What having 12 nominals instead of 7 improves is that this pattern-breaking happens less of the time, and the maximum number of ups and downs to use decreases, making for slightly less complicated or messy note names/notation. This is because the difference between 7 fifths and the closest whole number of octaves in just intonation (called the apotome) is relatively quite large; in fact, it’s more than half of a plain whole tone (9/8). This means that even just a single sharp and single flat will cross over in just intonation Pythagorean tuning (which uses a chain of just 3/2 fifths). The rest of the distance to 9/8 is the difference between only 5 fifths and the closest whole number of octaves (called the Pythagorean limma). Using this instead (thus using only 5 nominals) would allow for single sharps and flats to not cross over in just intonation, but would not for double sharps and flats, which would still cross over between steps of a whole tone between nominals (the other step size would be a minor third with this many nominals). The difference between 12 fifths and the closest whole number of octaves, however, is much smaller. Because the step sizes between the nominals are also smaller, this also means that double sharps and double flats often cross over, but the higher number of nominals also help larger EDOs not contain as many ups and downs, as well as lower degrees of ups and downs (e.g. double-up compared to quadruple-up). So, while the idea of a 5-nominal system is something that I also somewhat want to explore, I went with this system to develop first.

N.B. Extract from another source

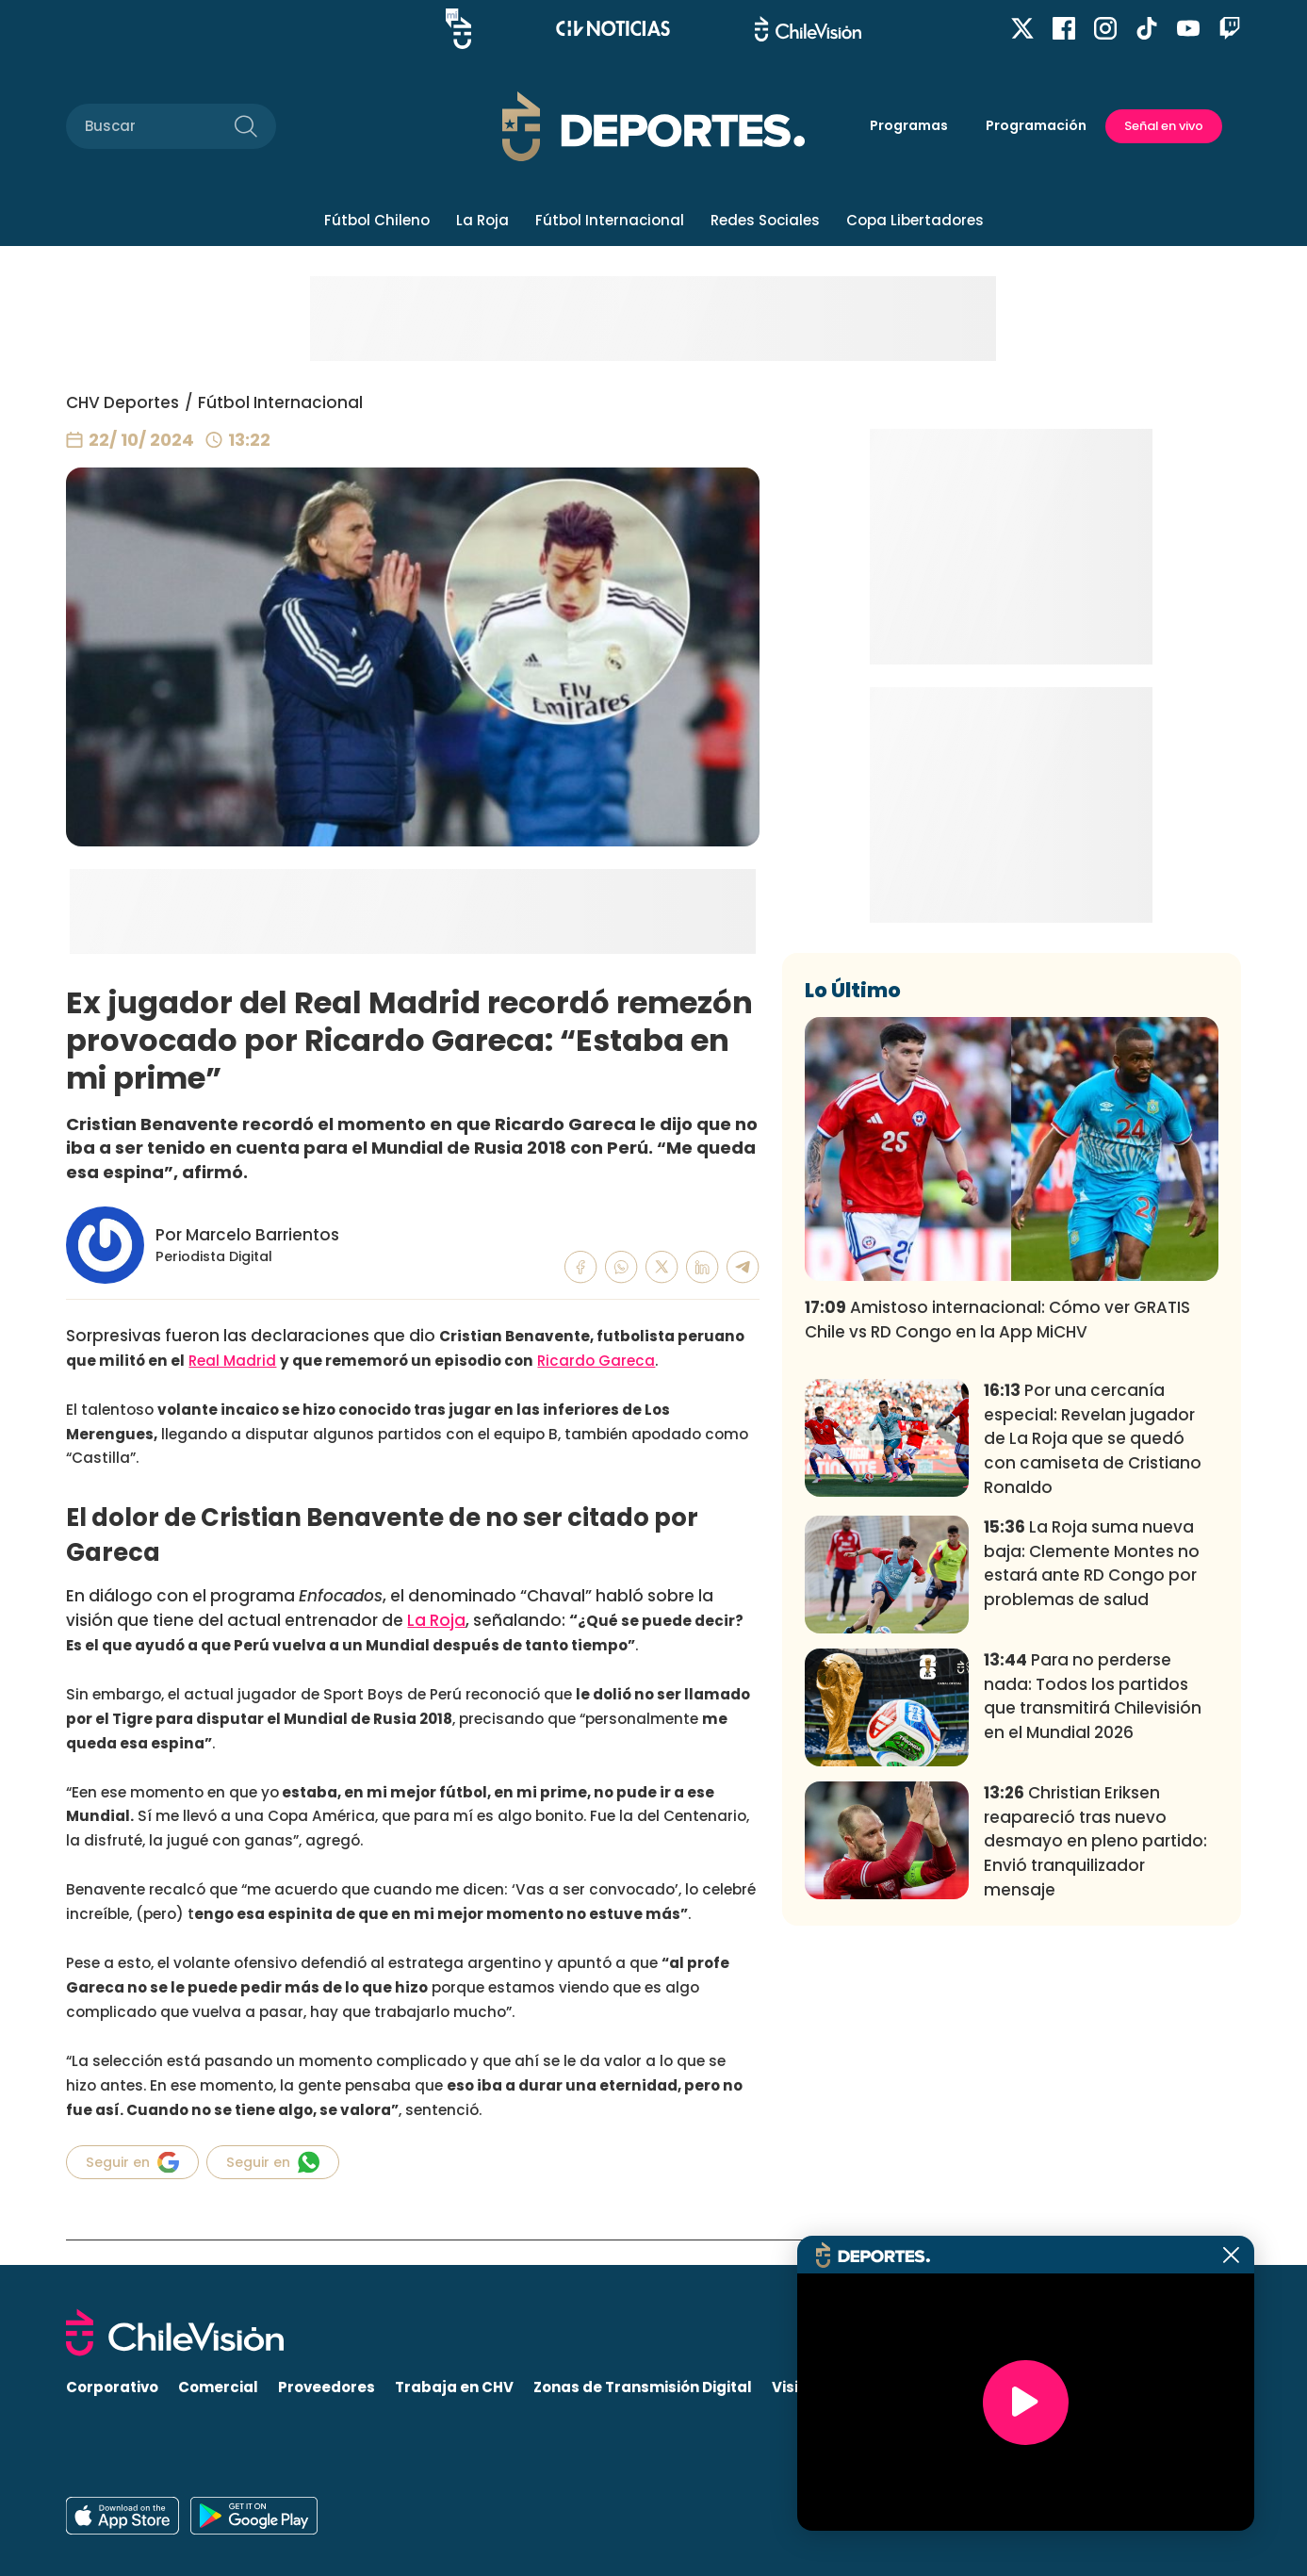 The height and width of the screenshot is (2576, 1307). I want to click on Ricardo Gareca, so click(596, 1360).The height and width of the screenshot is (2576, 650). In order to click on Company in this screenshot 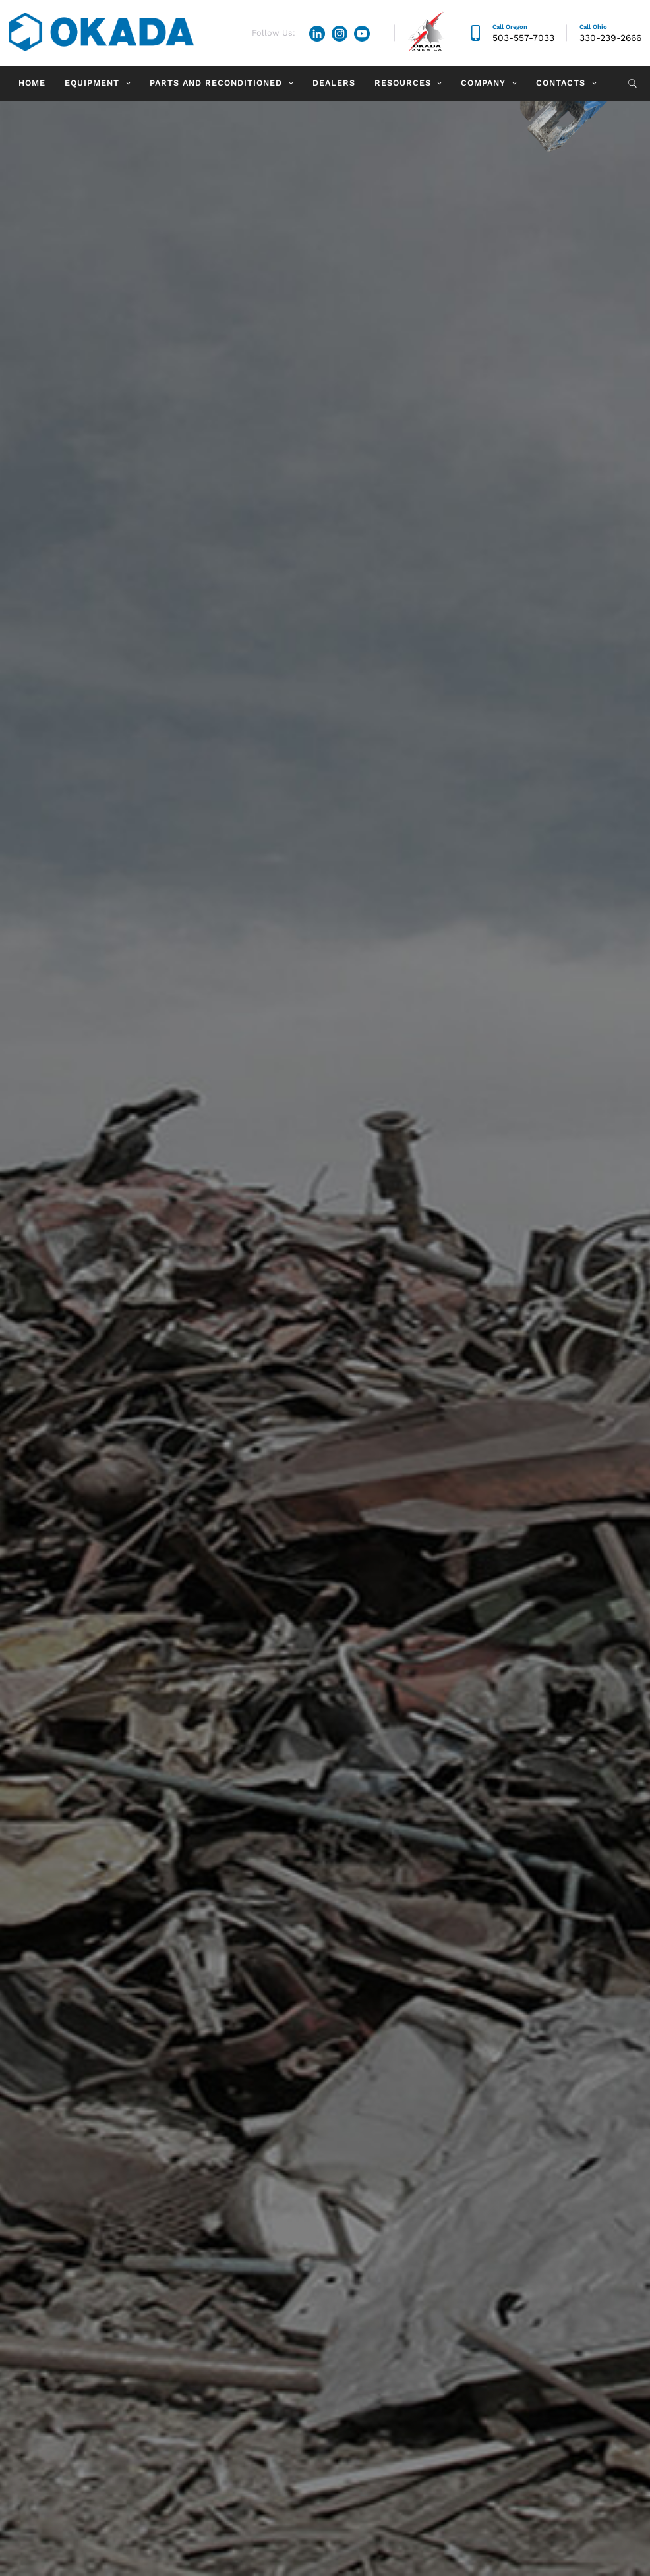, I will do `click(483, 83)`.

For EDOs with a single chain of closest perfect fifths that eventually leads back to the root note (i.e. EDOs where the number of steps of their best approximation of 3/2 is coprime with the number of note per octave they have), it follows the chain of fifths, moving to sharps, flats, double sharps, double flats, etc. when needed, unless it falls within the range of another nominal, in which case, it becomes the next higher or lower degree of up or down of that note (including for sharp and flat notes).
For EDOs with multiple rings of closest perfect fifths, such as 34 or 72, ups and/or downs are added in between the ones for the corresponding EDO with one ring, with the degrees of the ups and downs adjusted to compensate for ones already present in the single-ring EDO if needed.
For EDOs with a best approximation of 3/2 of 720 cents and sharper, I only used 5 nominals, with the fifth pattern Y-T-O-V-Q, and for EDOs with a best approximation of 3/2 of 4 steps of 7edo and flatter (except for 11edo), I used only 7 nominals, with the fifth pattern R-Y-T-O-V-Q-X. For 11edo, I used all the nominals in order except for U.
For now, I’ve decided on note O being equivalent to A, with concert O5 being the same as concert A4 being 440 hz. I’ve also decided the fifths pattern to be P-W-R-Y-T-O-V-Q-X-S-Z-U with U going forward to P sharp and P going backward to U flat in just intonation. This may cause issues since the center of the 7-nominal fifth pattern is D (equivalent to T in my system), but if others don’t think it’ll be much of a problem, then I’ll keep it this way. A mnemonic I came up with to remember the 12-nominal pattern of fifths is: “Possibly, when raving yellow tigers overtly vocalize, quiet xylophones sing zealous undertones.”
Thanks to Kite (who I mentioned earlier), groundfault, and Stephen Weigel, who helped me develop this system. Below is a PDF of all EDOs from 5 to 72 notated in this “dodecanominal” note naming system, as I’ve been calling it, with enharmonic equivalences.
I may continue to update this article (and PDF) with new info, corrections, diagrams/graphics, and so on.